GIVEN DATA:
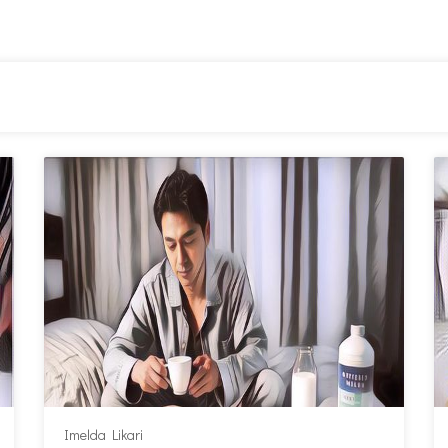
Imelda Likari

* * *

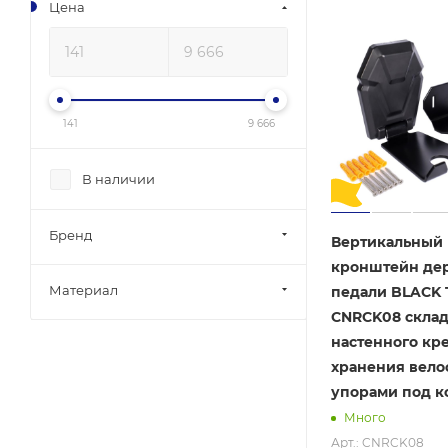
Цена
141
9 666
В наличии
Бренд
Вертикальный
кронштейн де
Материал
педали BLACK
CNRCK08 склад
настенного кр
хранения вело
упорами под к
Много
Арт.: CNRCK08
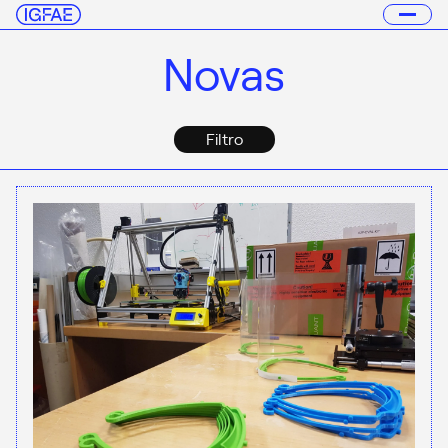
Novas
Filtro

==

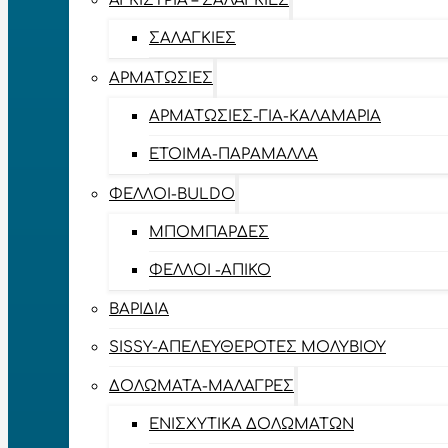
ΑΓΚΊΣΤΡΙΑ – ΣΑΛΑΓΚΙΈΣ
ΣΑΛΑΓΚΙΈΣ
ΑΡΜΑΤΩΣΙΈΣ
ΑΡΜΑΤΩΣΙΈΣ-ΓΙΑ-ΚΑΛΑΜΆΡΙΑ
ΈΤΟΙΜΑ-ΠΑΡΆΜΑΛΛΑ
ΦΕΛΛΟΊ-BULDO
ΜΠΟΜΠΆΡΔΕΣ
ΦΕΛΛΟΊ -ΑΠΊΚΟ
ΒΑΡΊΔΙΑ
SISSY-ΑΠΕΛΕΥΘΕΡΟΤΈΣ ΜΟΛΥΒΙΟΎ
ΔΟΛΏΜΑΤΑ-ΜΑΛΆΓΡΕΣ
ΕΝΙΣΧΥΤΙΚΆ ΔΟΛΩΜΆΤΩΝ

INSTRUCTIONS FOR THE TASK:
From the records given above, copy all lines containing "ΑΡΜΑΤΩΣΙΈΣ".

EXERCISE SOLUTION:
ΑΡΜΑΤΩΣΙΈΣ
ΑΡΜΑΤΩΣΙΈΣ-ΓΙΑ-ΚΑΛΑΜΆΡΙΑ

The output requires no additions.